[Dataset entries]

*****

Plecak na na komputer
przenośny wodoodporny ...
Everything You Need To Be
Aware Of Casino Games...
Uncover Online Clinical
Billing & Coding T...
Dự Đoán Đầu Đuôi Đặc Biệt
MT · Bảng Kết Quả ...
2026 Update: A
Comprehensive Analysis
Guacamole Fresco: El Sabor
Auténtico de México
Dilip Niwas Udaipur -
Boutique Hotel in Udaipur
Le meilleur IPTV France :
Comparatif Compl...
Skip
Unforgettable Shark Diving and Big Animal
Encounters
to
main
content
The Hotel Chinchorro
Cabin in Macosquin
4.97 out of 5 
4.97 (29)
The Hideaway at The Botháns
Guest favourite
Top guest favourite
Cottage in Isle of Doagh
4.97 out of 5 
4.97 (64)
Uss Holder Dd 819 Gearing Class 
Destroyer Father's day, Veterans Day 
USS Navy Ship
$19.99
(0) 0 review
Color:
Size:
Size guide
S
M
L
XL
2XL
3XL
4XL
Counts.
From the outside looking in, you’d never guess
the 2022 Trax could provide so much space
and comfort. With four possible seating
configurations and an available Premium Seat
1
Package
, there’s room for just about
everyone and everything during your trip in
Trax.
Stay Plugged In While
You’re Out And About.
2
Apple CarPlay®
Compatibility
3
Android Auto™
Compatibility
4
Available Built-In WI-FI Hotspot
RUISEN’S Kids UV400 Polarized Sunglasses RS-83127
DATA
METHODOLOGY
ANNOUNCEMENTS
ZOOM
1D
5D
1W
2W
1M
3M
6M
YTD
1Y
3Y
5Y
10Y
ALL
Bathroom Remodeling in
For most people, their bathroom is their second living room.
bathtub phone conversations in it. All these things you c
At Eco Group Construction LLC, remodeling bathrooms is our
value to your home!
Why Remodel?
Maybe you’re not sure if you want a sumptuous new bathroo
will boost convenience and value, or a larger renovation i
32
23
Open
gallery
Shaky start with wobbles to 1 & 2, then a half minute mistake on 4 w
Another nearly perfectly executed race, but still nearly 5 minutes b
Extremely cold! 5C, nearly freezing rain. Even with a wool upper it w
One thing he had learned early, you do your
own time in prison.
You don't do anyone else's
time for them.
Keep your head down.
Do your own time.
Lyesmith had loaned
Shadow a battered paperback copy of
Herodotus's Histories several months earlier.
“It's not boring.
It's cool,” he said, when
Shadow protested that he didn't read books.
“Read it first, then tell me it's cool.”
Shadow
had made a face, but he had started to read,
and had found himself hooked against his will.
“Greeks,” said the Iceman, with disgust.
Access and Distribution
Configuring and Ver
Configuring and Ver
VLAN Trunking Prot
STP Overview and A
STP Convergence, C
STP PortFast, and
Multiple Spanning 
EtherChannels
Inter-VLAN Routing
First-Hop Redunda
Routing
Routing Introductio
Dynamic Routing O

*****

#### [Exercise goal]
Give back all of the data above without any alteration.

#### [Answer for this exercise]
Plecak na na komputer
przenośny wodoodporny ...
Everything You Need To Be
Aware Of Casino Games...
Uncover Online Clinical
Billing & Coding T...
Dự Đoán Đầu Đuôi Đặc Biệt
MT · Bảng Kết Quả ...
2026 Update: A
Comprehensive Analysis
Guacamole Fresco: El Sabor
Auténtico de México
Dilip Niwas Udaipur -
Boutique Hotel in Udaipur
Le meilleur IPTV France :
Comparatif Compl...
Skip
Unforgettable Shark Diving and Big Animal
Encounters
to
main
content
The Hotel Chinchorro
Cabin in Macosquin
4.97 out of 5 
4.97 (29)
The Hideaway at The Botháns
Guest favourite
Top guest favourite
Cottage in Isle of Doagh
4.97 out of 5 
4.97 (64)
Uss Holder Dd 819 Gearing Class 
Destroyer Father's day, Veterans Day 
USS Navy Ship
$19.99
(0) 0 review
Color:
Size:
Size guide
S
M
L
XL
2XL
3XL
4XL
Counts.
From the outside looking in, you’d never guess
the 2022 Trax could provide so much space
and comfort. With four possible seating
configurations and an available Premium Seat
1
Package
, there’s room for just about
everyone and everything during your trip in
Trax.
Stay Plugged In While
You’re Out And About.
2
Apple CarPlay®
Compatibility
3
Android Auto™
Compatibility
4
Available Built-In WI-FI Hotspot
RUISEN’S Kids UV400 Polarized Sunglasses RS-83127
DATA
METHODOLOGY
ANNOUNCEMENTS
ZOOM
1D
5D
1W
2W
1M
3M
6M
YTD
1Y
3Y
5Y
10Y
ALL
Bathroom Remodeling in
For most people, their bathroom is their second living room.
bathtub phone conversations in it. All these things you c
At Eco Group Construction LLC, remodeling bathrooms is our
value to your home!
Why Remodel?
Maybe you’re not sure if you want a sumptuous new bathroo
will boost convenience and value, or a larger renovation i
32
23
Open
gallery
Shaky start with wobbles to 1 & 2, then a half minute mistake on 4 w
Another nearly perfectly executed race, but still nearly 5 minutes b
Extremely cold! 5C, nearly freezing rain. Even with a wool upper it w
One thing he had learned early, you do your
own time in prison.
You don't do anyone else's
time for them.
Keep your head down.
Do your own time.
Lyesmith had loaned
Shadow a battered paperback copy of
Herodotus's Histories several months earlier.
“It's not boring.
It's cool,” he said, when
Shadow protested that he didn't read books.
“Read it first, then tell me it's cool.”
Shadow
had made a face, but he had started to read,
and had found himself hooked against his will.
“Greeks,” said the Iceman, with disgust.
Access and Distribution
Configuring and Ver
Configuring and Ver
VLAN Trunking Prot
STP Overview and A
STP Convergence, C
STP PortFast, and
Multiple Spanning 
EtherChannels
Inter-VLAN Routing
First-Hop Redunda
Routing
Routing Introductio
Dynamic Routing O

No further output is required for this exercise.